SRC_PATH = str(PROJECT_ROOT / 'src')
if SRC_PATH not in sys.path:
    sys.path.insert(0, SRC_PATH)

In [None]:
# Core scientific stack
import torch
from torch import nn, optim
from torchvision import datasets, transforms

# deepuq provides reusable architectures and uncertainty wrappers
from deepuq.models import MLP
from deepuq.methods import MCDropoutWrapper

# Utility to keep experiments reproducible across runs
from deepuq.utils import set_seed

DEVICE = 'cuda' if torch.cuda.is_available() else 'cpu'
print(f'Running on {DEVICE}')

## Data Pipeline
We'll use MNIST for familiarity. The transformation flattens each 28×28 image into a 784-dimensional vector so it fits the dense MLP.

In [None]:
set_seed(42)  # lock in deterministic initialisation and data order
transform = transforms.Compose([
    transforms.ToTensor(),  # converts PIL images to [0,1] tensors
    transforms.Lambda(lambda x: x.view(-1))  # flatten so the MLP can ingest the vector
])

train_data = datasets.MNIST(root='./data', train=True, download=True, transform=transform)
test_data = datasets.MNIST(root='./data', train=False, download=True, transform=transform)

# For notebook speed, keep loaders light. Adjust batch sizes as your hardware allows.
train_loader = torch.utils.data.DataLoader(train_data, batch_size=128, shuffle=True)
test_loader = torch.utils.data.DataLoader(test_data, batch_size=256, shuffle=False)

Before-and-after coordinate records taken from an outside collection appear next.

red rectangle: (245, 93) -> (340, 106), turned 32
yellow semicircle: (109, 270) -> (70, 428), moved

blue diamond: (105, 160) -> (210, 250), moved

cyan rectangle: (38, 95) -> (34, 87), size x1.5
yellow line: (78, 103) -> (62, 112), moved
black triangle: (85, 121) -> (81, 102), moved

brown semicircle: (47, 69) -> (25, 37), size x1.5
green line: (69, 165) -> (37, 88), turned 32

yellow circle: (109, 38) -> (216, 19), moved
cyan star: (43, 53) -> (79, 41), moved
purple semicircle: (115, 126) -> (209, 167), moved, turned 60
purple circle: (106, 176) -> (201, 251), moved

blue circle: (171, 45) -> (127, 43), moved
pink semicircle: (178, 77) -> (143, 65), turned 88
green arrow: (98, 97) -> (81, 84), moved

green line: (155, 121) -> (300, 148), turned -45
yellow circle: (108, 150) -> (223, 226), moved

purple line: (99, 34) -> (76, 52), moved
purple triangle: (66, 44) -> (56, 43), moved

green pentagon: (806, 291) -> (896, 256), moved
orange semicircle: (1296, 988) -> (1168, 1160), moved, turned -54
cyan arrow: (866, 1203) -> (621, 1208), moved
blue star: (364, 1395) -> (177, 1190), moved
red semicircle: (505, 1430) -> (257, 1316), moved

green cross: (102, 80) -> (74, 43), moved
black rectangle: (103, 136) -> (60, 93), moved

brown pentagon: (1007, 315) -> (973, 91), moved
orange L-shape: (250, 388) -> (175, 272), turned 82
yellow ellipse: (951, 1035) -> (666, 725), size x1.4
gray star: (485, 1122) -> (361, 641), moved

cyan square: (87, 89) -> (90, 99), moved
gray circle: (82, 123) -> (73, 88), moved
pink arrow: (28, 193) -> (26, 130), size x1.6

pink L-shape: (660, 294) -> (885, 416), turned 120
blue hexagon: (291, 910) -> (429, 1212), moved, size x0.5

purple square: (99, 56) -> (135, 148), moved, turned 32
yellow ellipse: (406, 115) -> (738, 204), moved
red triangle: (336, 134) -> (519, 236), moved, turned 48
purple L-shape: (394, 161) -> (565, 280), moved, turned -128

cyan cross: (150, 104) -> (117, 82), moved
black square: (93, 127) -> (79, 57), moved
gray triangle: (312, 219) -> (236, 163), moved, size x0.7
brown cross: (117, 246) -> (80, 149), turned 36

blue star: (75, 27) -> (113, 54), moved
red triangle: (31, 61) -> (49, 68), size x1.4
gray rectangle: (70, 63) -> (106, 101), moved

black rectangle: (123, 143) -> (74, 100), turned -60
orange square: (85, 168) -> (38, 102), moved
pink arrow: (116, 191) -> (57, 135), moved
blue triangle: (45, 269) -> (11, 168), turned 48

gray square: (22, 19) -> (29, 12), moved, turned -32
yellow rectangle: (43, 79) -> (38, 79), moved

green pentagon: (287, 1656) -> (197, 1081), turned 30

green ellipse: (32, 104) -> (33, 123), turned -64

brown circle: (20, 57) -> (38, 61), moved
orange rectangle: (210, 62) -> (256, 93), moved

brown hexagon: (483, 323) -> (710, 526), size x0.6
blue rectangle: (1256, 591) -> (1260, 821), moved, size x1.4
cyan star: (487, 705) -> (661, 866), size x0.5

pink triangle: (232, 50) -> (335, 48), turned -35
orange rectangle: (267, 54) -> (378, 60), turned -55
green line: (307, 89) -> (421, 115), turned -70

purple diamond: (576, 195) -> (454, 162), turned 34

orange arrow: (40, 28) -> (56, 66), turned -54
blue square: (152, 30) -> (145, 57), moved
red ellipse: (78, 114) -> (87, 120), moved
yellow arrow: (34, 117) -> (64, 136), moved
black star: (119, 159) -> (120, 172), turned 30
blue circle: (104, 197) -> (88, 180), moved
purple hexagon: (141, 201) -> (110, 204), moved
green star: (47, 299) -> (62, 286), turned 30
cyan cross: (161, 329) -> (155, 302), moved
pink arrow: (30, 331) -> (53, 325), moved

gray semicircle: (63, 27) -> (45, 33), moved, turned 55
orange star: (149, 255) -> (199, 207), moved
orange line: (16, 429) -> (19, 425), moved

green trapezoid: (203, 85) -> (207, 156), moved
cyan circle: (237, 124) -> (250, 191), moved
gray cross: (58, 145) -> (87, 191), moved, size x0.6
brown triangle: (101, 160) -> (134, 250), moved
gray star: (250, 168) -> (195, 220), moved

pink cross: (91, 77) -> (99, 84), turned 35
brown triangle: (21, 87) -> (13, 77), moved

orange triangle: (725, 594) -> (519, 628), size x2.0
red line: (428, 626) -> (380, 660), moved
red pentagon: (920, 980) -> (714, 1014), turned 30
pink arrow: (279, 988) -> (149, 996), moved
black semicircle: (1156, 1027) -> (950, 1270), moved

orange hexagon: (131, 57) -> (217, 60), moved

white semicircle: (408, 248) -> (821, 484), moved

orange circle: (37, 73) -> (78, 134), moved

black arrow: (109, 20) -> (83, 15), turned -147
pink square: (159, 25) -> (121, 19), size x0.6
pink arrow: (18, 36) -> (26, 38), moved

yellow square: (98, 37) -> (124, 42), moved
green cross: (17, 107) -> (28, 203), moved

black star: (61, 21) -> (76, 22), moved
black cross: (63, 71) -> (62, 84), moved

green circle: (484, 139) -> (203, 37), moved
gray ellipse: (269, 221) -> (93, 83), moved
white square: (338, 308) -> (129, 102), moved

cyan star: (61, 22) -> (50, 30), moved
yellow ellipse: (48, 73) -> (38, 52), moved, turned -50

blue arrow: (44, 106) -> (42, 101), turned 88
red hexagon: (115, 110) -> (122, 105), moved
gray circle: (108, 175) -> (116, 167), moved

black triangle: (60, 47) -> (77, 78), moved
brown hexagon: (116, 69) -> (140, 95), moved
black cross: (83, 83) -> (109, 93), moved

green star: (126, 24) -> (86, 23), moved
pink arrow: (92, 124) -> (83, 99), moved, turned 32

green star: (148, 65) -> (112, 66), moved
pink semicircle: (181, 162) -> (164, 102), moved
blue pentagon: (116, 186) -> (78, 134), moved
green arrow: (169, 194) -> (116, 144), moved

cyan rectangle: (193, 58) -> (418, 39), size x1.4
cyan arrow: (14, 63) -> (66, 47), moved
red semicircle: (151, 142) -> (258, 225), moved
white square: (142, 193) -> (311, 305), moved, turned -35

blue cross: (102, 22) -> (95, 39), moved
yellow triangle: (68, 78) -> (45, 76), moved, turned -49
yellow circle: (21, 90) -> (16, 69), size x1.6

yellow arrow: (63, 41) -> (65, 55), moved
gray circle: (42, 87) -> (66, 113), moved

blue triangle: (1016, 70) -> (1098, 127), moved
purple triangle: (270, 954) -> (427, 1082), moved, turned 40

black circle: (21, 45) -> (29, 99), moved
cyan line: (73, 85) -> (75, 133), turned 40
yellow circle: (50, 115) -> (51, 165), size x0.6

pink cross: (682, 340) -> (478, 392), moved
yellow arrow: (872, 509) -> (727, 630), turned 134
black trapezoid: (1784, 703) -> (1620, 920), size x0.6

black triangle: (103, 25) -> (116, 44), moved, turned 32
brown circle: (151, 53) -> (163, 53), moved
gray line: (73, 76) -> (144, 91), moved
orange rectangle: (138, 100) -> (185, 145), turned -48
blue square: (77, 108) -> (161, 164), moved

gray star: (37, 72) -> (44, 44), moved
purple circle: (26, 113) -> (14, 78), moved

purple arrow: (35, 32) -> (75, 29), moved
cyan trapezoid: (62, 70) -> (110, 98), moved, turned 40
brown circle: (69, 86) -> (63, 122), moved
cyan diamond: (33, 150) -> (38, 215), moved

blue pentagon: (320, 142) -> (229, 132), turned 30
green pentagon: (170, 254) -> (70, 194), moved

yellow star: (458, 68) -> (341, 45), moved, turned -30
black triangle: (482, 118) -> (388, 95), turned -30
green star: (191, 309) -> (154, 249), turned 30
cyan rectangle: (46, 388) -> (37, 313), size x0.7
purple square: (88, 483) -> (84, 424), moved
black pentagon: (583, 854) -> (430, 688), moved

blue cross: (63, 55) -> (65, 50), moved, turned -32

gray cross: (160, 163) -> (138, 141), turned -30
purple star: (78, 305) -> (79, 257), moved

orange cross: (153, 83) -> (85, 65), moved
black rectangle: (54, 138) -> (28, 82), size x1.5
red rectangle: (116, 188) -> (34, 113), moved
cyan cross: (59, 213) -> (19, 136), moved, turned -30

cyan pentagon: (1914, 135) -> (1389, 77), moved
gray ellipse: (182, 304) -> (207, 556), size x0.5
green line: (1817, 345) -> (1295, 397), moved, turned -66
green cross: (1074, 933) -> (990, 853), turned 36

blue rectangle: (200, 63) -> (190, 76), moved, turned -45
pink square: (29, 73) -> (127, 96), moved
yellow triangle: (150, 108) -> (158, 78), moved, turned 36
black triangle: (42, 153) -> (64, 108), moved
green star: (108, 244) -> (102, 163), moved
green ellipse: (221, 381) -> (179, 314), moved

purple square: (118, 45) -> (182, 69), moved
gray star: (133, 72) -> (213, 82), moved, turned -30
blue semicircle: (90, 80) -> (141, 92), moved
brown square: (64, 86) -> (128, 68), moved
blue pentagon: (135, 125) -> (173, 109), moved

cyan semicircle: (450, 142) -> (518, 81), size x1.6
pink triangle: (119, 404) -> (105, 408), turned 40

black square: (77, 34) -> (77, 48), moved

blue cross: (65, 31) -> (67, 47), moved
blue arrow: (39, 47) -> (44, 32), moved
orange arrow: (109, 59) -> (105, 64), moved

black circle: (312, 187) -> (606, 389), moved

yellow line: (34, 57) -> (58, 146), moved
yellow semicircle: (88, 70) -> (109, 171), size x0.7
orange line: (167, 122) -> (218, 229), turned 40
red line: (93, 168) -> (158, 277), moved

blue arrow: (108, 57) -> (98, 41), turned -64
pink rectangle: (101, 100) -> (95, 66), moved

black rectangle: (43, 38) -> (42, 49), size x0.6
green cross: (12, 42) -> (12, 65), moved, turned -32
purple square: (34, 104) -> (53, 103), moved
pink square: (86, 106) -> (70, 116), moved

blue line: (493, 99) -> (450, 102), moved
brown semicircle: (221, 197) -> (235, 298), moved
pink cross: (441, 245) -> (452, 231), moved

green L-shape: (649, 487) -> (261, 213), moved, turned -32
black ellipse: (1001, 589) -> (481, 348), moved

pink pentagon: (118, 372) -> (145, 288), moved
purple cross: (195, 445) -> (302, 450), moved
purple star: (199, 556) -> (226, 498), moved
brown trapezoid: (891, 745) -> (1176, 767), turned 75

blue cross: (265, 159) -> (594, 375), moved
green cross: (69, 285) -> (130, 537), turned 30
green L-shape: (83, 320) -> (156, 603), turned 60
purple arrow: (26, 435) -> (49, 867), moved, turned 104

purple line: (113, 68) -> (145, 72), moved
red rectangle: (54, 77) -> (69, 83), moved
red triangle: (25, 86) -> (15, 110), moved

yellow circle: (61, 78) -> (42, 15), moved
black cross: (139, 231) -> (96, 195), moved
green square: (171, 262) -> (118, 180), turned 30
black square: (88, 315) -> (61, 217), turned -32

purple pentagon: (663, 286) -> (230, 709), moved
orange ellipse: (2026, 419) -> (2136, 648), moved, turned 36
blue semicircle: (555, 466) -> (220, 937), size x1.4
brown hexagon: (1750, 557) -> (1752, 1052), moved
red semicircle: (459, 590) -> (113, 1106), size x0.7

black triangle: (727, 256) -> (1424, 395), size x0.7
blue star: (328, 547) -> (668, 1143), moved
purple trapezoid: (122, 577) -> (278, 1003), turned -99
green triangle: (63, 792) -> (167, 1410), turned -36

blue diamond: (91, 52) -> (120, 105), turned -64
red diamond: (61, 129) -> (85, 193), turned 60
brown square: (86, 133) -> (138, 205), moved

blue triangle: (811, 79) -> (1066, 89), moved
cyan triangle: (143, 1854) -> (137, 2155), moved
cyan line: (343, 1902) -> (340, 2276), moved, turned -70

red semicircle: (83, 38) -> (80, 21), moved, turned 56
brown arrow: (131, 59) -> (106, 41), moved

## Build the Deterministic Network
The `MLP` from `deepuq.models` stacks linear layers, ReLU activations, and dropout. Dropout probability is the lever that controls predictive spread when we enable MC sampling.

In [None]:
model = MLP(input_dim=28*28, hidden_dims=[512, 256], output_dim=10, p_drop=0.2)
model.to(DEVICE)

# Adam usually converges quickly on MNIST; feel free to experiment with SGD or different learning rates.
optimizer = optim.Adam(model.parameters(), lr=1e-3)

## Quick Training Loop
We only iterate over a handful of mini-batches to illustrate the workflow. For serious experiments, increase the number of epochs and monitor validation metrics.

In [None]:
model.train()
loss_fn = nn.CrossEntropyLoss()
num_batches = 5  # keep training snappy inside the notebook
for step, (features, labels) in enumerate(train_loader, start=1):
    features, labels = features.to(DEVICE), labels.to(DEVICE)
    optimizer.zero_grad()
    logits = model(features)
    loss = loss_fn(logits, labels)
    loss.backward()
    optimizer.step()
    print(f'Batch {step}/{num_batches} - training loss: {loss.item():.3f}')
    if step >= num_batches:
        break

## Wrap with Monte Carlo Dropout
`MCDropoutWrapper` keeps dropout layers active during evaluation and runs repeated stochastic forward passes to build a predictive distribution.

In [None]:
model.eval()  # base model enters eval mode before wrapping
uq_model = MCDropoutWrapper(model=model, n_mc=50, apply_softmax=True)
uq_model.to(DEVICE)

# Grab a batch of test images to interrogate uncertainty.
sample_batch, sample_labels = next(iter(test_loader))
sample_batch = sample_batch.to(DEVICE)

with torch.inference_mode():
    mean_probs, var_probs = uq_model.predict(sample_batch)

print('Predictive mean shape:', mean_probs.shape)
print('Predictive variance shape:', var_probs.shape)
print('Example mean probs for first sample:', mean_probs[0])
print('Example predictive variance for first sample:', var_probs[0])

## Interpreting the Numbers
- `mean_probs`: average class probabilities over 50 stochastic forward passes.
- `var_probs`: per-class variance capturing epistemic uncertainty from dropout randomness.
You can visualise variance scores or aggregate them (e.g., maximum variance) to flag uncertain predictions.

## Next Steps
1. Increase `n_mc` to tighten Monte Carlo estimates at the cost of runtime.
2. Calibrate probabilities with temperature scaling using a held-out validation set.
3. Swap in your own architecture—`MCDropoutWrapper` works with any `nn.Module` containing dropout layers.